Available data:
-*-*-

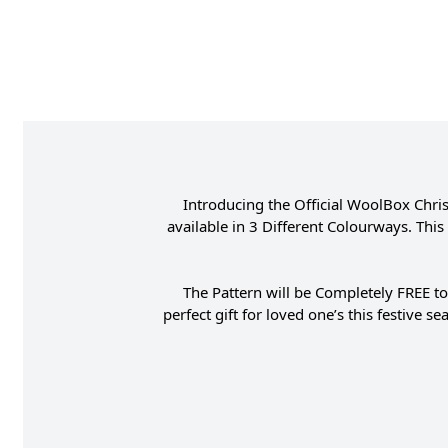
Introducing the Official WoolBox Chri
available in 3 Different Colourways. Thi
The Pattern will be Completely FREE to
perfect gift for loved one’s this festive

-*-*-

Task details: The material above should be repeated word for word, with every picture omitted.

Reply:
Introducing the Official WoolBox Chri
available in 3 Different Colourways. Thi
The Pattern will be Completely FREE to
perfect gift for loved one’s this festive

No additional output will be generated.